Allow viewing documents
By default, BlackLab Server will not allow whole documents to be retrieved using /docs/PID/contents
. This is to prevent accidentally distributing unlicensed copyrighted material.
You can allow retrieving whole documents by enabling the corpusConfig.contentViewable
setting in the index format configuration file, or directly in the indexmetadata.yaml
file in the index directory.
This setting can also be changed for individual documents by setting a metadat field with the name contentViewable
to true
or false
.
XPath support level
BlackLab supports two different XML processors: VTD and Saxon. While currently VTD is still the default, we would recommend Saxon for most users going forward.
VTD only supports XPath 1.0 and has some slight quirks (see below). Saxon uses more memory, but is often faster and supports XPath 3.1, which can make writing indexing configurations much easier.
Certain complex indexing features can be avoided when using Saxon; many things can be done in XPath directly. See XPath examples to get an idea of the wide range of possibilities.
To use Saxon, place this in your input format config (.blf.yaml) file (at the top level):
processor: saxon
This works for the current development version and releases 4.0 and up.
Using Saxon with BlackLab 3.0.1 and older
In older versions of BlackLab (release 3.0.1 and before), there is basic Saxon support, but there are quite a few features missing.
It also didn't support the top-level processor
key shown above; if you do want to use Saxon on these older releases, use:
fileType: xml
fileTypeOptions:
processing: saxon # (instead of vtd, which is the default)
Beware of VTD quirks
If you do stick with the default processor VTD instead of switching to Saxon, be aware that in rare cases, a correct XPath may produce unexpected results. This one for example: string(.//tei:availability[1]/@status='free')
. There's often a workaround for this, in this case changing it to string(//tei:availability[1]/@status='free')
might fix it (although of course this means something slightly different, so do check thoroughly).

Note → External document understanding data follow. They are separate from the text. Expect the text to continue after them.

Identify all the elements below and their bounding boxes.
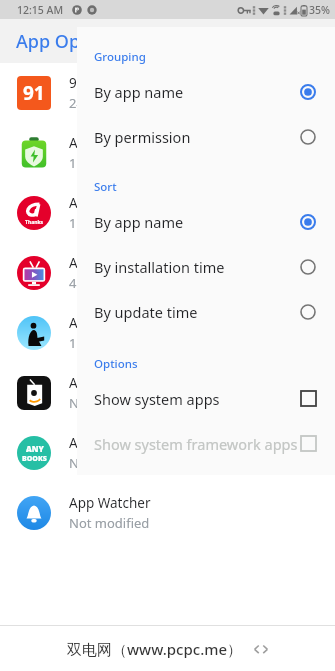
staticText: Options bbox=[94, 356, 138, 372]
staticText: 91 Assistant bbox=[69, 74, 146, 92]
staticText: BOOKS bbox=[22, 454, 47, 464]
staticText: 1 modified bbox=[69, 334, 135, 352]
staticText: AirTV bbox=[69, 254, 103, 272]
button[interactable]: By app name bbox=[77, 69, 335, 114]
staticText: Not modified bbox=[69, 394, 150, 412]
staticText: App Ops bbox=[16, 29, 89, 54]
button[interactable]: 91 bbox=[0, 63, 335, 123]
staticText: By permission bbox=[94, 127, 191, 147]
staticText: App Watcher bbox=[69, 494, 151, 512]
staticText: ANY bbox=[26, 443, 44, 454]
staticText: Amazon Kindle bbox=[69, 314, 164, 332]
button[interactable]: Thanks bbox=[0, 183, 335, 243]
staticText: Sort bbox=[94, 179, 117, 195]
staticText: Show system framework apps bbox=[94, 434, 298, 454]
staticText: Not modified bbox=[69, 454, 150, 472]
button[interactable]: By app name bbox=[77, 199, 335, 244]
staticText: AnyBooks bbox=[69, 434, 132, 452]
button[interactable]: Show system apps bbox=[77, 376, 335, 421]
staticText: 35% bbox=[309, 3, 330, 17]
button[interactable]: Show system framework apps bbox=[77, 421, 335, 466]
staticText: By installation time bbox=[94, 257, 225, 277]
button[interactable]: ANY bbox=[0, 423, 335, 483]
button[interactable]: By update time bbox=[77, 289, 335, 334]
staticText: By app name bbox=[94, 212, 184, 232]
button[interactable]: By installation time bbox=[77, 244, 335, 289]
button[interactable]: Amazon Shopping bbox=[0, 363, 335, 423]
staticText: 24 modified bbox=[69, 94, 142, 112]
staticText: 1 modified bbox=[69, 214, 135, 232]
staticText: 12:15 AM bbox=[17, 3, 64, 17]
staticText: 双电网（www.pcpc.me） bbox=[67, 639, 243, 659]
staticText: Show system apps bbox=[94, 389, 220, 409]
button[interactable]: By permission bbox=[77, 114, 335, 159]
staticText: 1 modified bbox=[69, 154, 135, 172]
staticText: By app name bbox=[94, 82, 184, 102]
button[interactable]: AirTV bbox=[0, 243, 335, 303]
staticText: Grouping bbox=[94, 49, 146, 65]
staticText: Airtel Thanks bbox=[69, 194, 152, 212]
staticText: Amazon Shopping bbox=[69, 374, 185, 392]
button[interactable]: Ampere bbox=[0, 123, 335, 183]
button[interactable]: Amazon Kindle bbox=[0, 303, 335, 363]
staticText: Ampere bbox=[69, 134, 120, 152]
button[interactable]: App Watcher bbox=[0, 483, 335, 543]
staticText: Not modified bbox=[69, 514, 150, 532]
staticText: 4 modified bbox=[69, 274, 135, 292]
staticText: 91 bbox=[23, 80, 45, 106]
staticText: Thanks bbox=[25, 219, 43, 226]
staticText: By update time bbox=[94, 302, 198, 322]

A future version of BlackLab will change the default from VTD to Saxon.
Unicode normalization
Unicode normalization refers to the process of converting different ways of encoding the same character to a single, canonical form. For example, the character é
can be encoded as a single character é
(U+00E9), or as a combination of e
(U+0065) and ´
(U+00B4).
BlackLab's builtin indexers should automatically normalize to NFC (Normalization Form Canonical Composition). This should prevent any issues when sorting or grouping.
More about Unicode equivalence and normal forms
Automatic XSLT generation
If you're creating your own corpora by uploading data to BlackLab Frontend, you want to be able to view your documents as well, without having to write an XSLT yourself. BlackLab Server can generate a default XSLT from your format config file. However, because BlackLab is a bit more lenient with namespaces than the XSLT processor that generates the document view, the generated XSLT will only work correctly if you take care to define your namespaces correctly in your format config file.

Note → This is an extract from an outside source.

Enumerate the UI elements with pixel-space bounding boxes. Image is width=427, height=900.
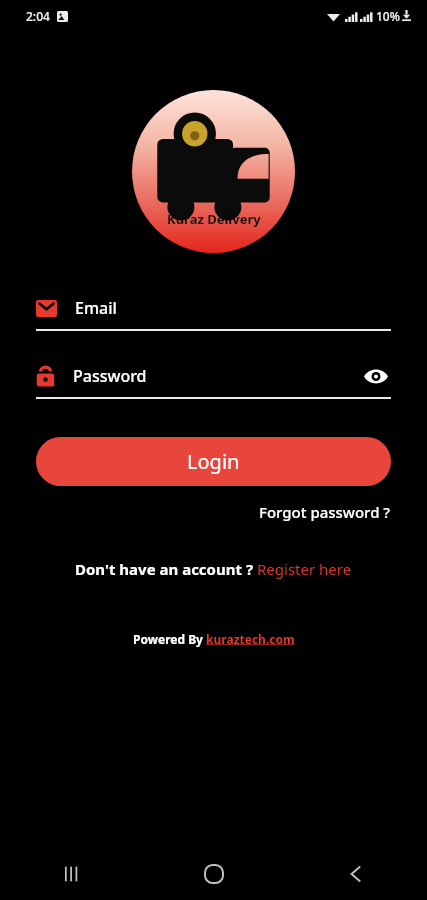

IMPORTANT: generating the XSLT might not work correctly if your XML namespaces change throughout the document, e.g. if you declare local namespaces on elements, instead of
Namespaces can be declared in the top-level "namespaces" block, which is simply a map of namespace prefix (e.g. "tei") to the namespace URI (e.g. http://www.tei-c.org/ns/1.0
). So for example, if your documents declare namespaces as follows:
<doc xmlns:my-ns="http://example.com/my-ns" xmlns="http://example.com/other-ns">
...
</doc>
Then your format config file should contain this namespaces section:
namespaces:
'': http://example.com/other-ns # The default namespace
my-ns: http://example.com/my-ns
If you forget to declare some or all of these namespaces, the document might index correctly, but the generated XSLT won't work and will likely show a message saying that no words have been found in the document. Updating your format config file should fix this; re-indexing shouldn't be necessary, as the XSLT is generated directly from the config file, not the index.
Configuration versions 1 and 2
There's an experimental version 2 of the .blf.yaml
format. To try it out,
add version: 2
to the top of your format file.
Version 2 of the format file introduces a few breaking changes to be aware of:
- default XML processor is now
saxon
(used to bevtd
). Saxon is faster and supports modern XPath features, making it much more flexible. baseFormat
key (to inherit from a different format config) is no longer allowed. Instead, you should copy the format and customize it to suit your needs.word
andlemma
no longer have a special defaultsensitivity
. All user-defined annotations now default toinsensitive
. To remain compatible with the old behaviour, explicitly specifysensitivity: sensitive_insensitive
forword
andlemma
.- dash
-
in field or annotation name will no longer automatically be replaced with underscore_
(this was never necessary; field and annotation names must be valid XML names, which may contain dashes) If you rely on this quirk, replace dash with underscore manually in your config. - processing step
default
was renamed toifempty
, to better describe how it's commonly used. inlineTags
keysincludeAttributes
,excludeAttributes
andextraAttributes
have been removed. Instead, use theattributes
key to specify which attributes to index. AddvaluePath
if this is an extra attribute (that doesn't actually appear on the tag, but should be added based on the XPath expression). Useexclude: true
to exclude an attribute. If the first entry contains no name, onlyexclude: true
, this means "exclude any attribute not in this list".append
processing step now has aprefix
parameter in addition to theseparator
parameter.separator
still defaults to a space, but is now only used to separate multiple metadata field values.prefix
defaults to the empty string, and is used to prefix the value to be appended. This means you won't get an extra space by default when appending a value. Addprefix: ' '
(or whatever you set asseparator
) for the old behaviour.- The
multipleValues
,allowDuplicateValues
keys on an annotations have been removed. Both work automatically now: if your config produces multiple values for an annotation, they will be indexed, and any duplicates that may arise are automatically removed. - The
mapValues
key on metadata fields has been removed. Use themap
processing step instead, which can be used anywhere where processing steps are allowed.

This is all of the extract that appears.